Deanne Hoehn spent 13 years of her young life writing these stories about becoming a missionary in the context of post-colonial Africa during the years of Nelson Mandela, Desmond Tutu, Kenneth Kaunda, the Rhodesian/Zimbabwean war, apartheid, Freedom Fighters, racism, sexism, poverty, gold, and diamonds in Africa. In the rest of the world the Vietnam war was just finishing, Richard Nixon was fighting the Watergate burglary. And Adventists were still trying to send enough missionaries to “finish the work” so that Jesus could come back again. History is mostly written by men, and they focus on the wars and deeds of men. But Chloe Angyal wrote, “It’s mostly men who write history but it’s women who live through the most of it. And in daily life, it’s women who do the work of remembering.…”
Deanne wrote this book as it was happening. She was not writing about the grand sweeps of power that men and wars claim as history. She was recording the domestic, private, often-forgotten stories of how (without guns, votes, advertisements, medals, or monuments) racism, sexism, and poverty caused by greed and exploitation in this world are secretly subverted. This is a true story of how Heaven secretly invades earth.

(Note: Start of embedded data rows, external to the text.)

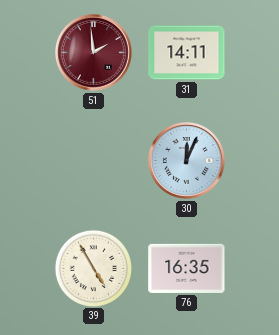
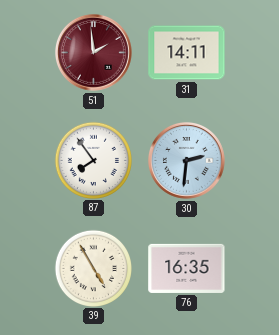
87: none -> 7:54
30: 12:04 -> 2:31
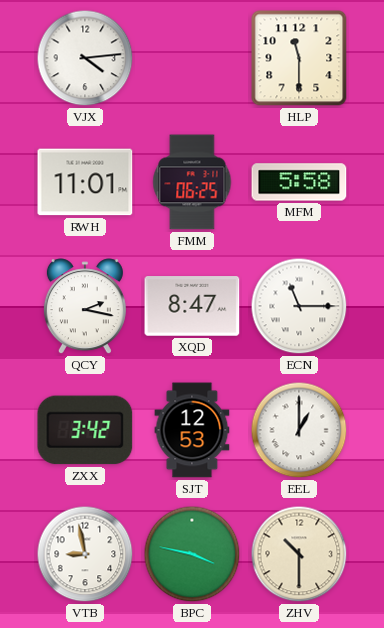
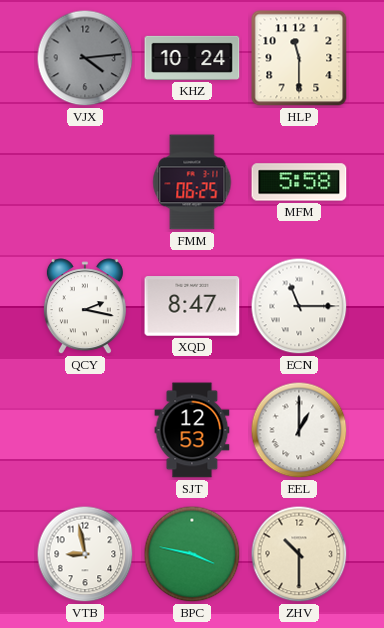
VJX dial: white -> grey
KHZ: none -> 10:24
RWH: 11:01 -> none
ZXX: 3:42 -> none
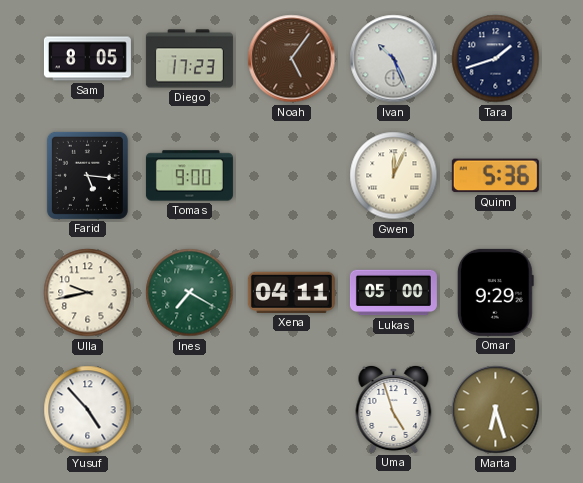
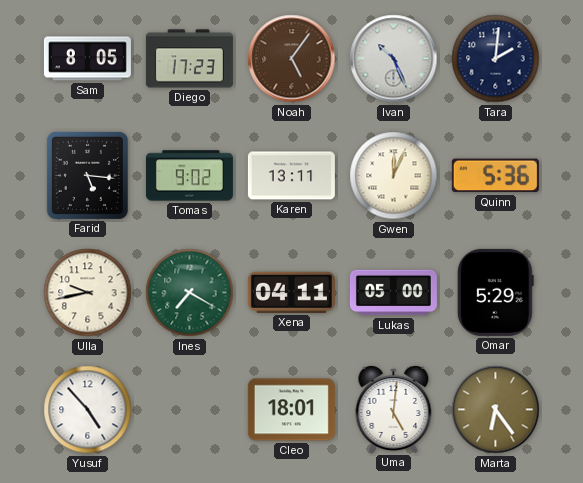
Tara: 1:42 -> 2:01
Tomas: 9:00 -> 9:02
Karen: none -> 13:11
Omar: 9:29 -> 5:29
Cleo: none -> 18:01
Uma: 4:57 -> 5:01
Marta: 6:27 -> 6:24
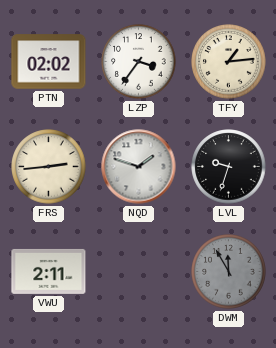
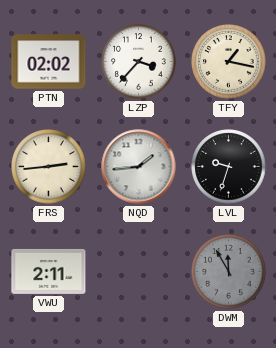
LZP: 3:36 -> 3:37
TFY: 1:14 -> 1:17
NQD: 1:48 -> 1:44
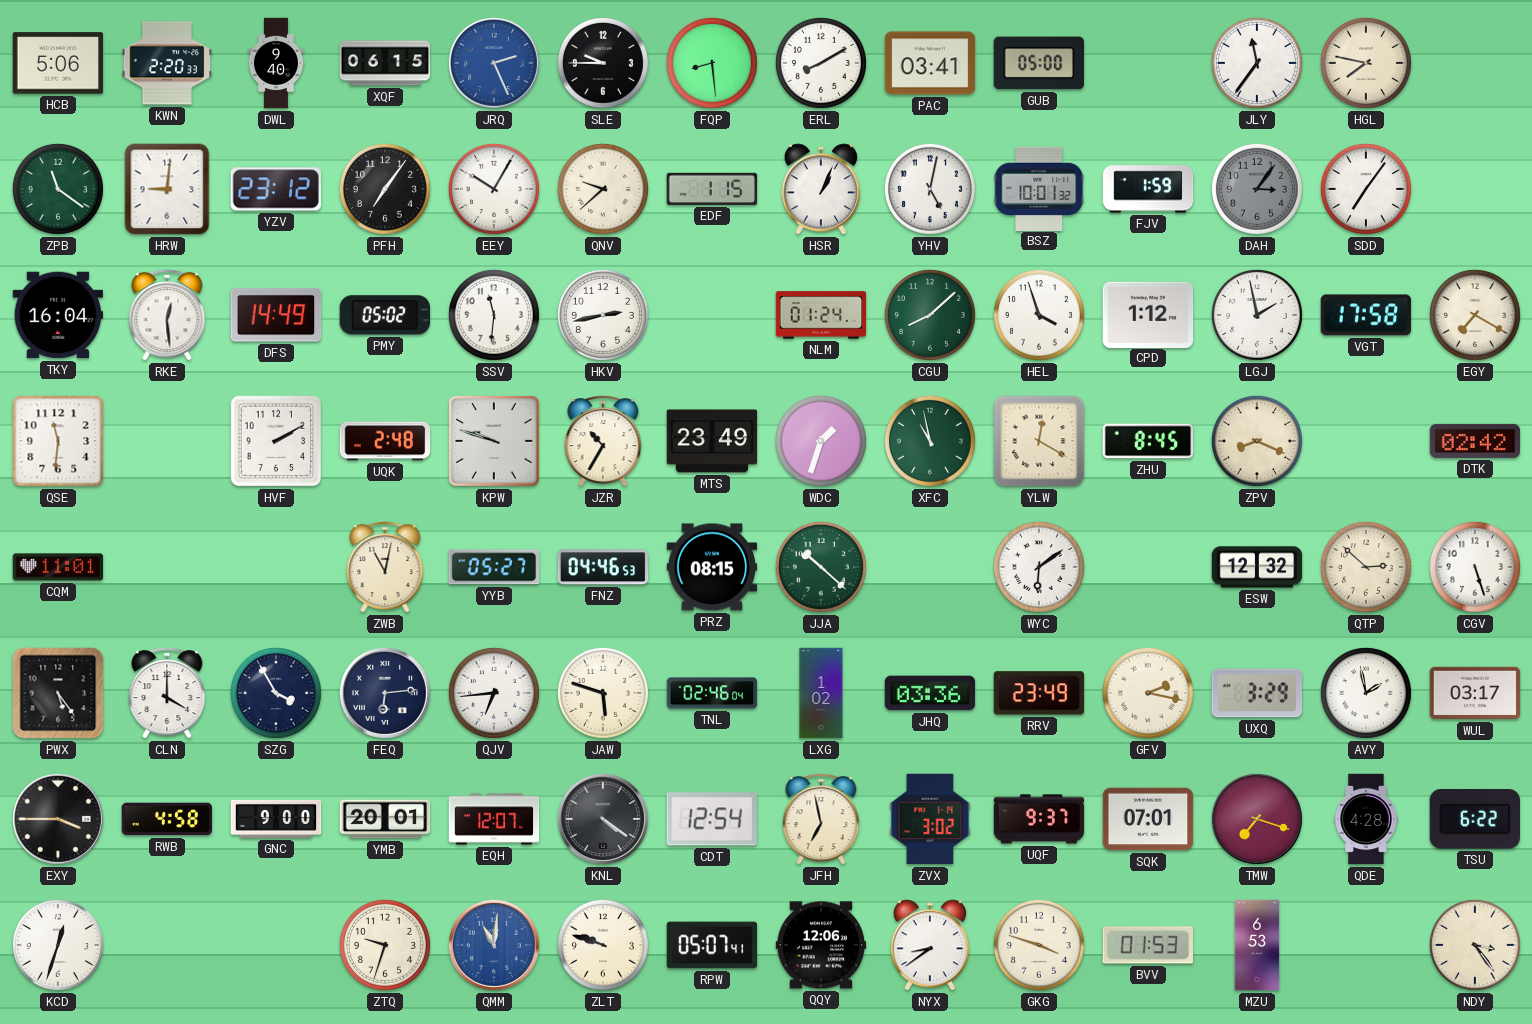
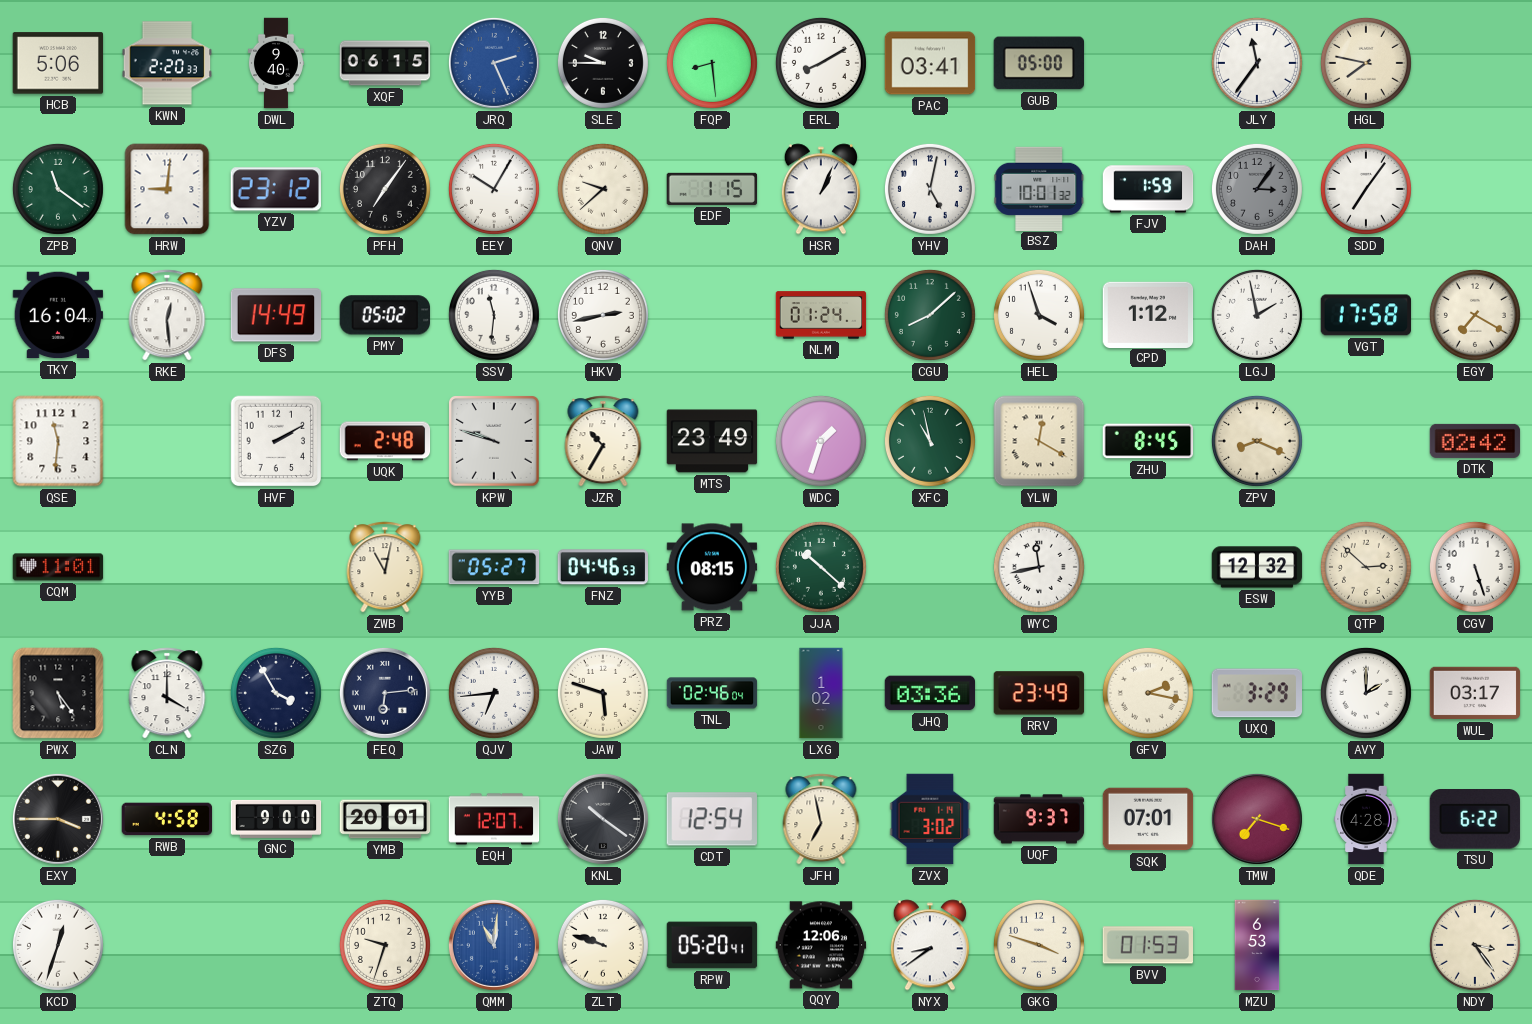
WYC: 6:09 -> 11:43
AVY: 1:58 -> 2:00
KNL: 4:21 -> 10:21
RPW: 05:07 -> 05:20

This is about the hidden resistance to evil in this world that comes from the good men and many great women who specialize in the habitual application of love. The battlefield is in house, garden, neighborhood, kitchen, hospitality, sharing, teaching, birthing, failing, learning, and living. The cover teases, “This is not a mission story, this is a missionary story. This story is true, but not a “history”—this is a “her-story. Lions, leopards, elephants, hippo, dikker, cobras, puff adders, monkeys and gnu are in this story, but mostly this is a love story.”
Early readers are enthusiastic: “I started reading, and could not put it down! What a beautiful story. Completely drew me in and I read every word. The pacing, the way the events unfold feels like hearing a friend talking about an exotic life of service that could not even be imagined in its complexity. The letters create an intimacy…as if reading someone’s diary and learning what really happens and how it feels.”
AT Governing Board and Executive Committee member Dr. Jack Hoehn, Deanne’s husband, has added an introduction and a few chapters to put the stories into context. But the book is Deanne talking to you as an intimate friend about her unusual times in unusual places living the love of God as we all may learn to do.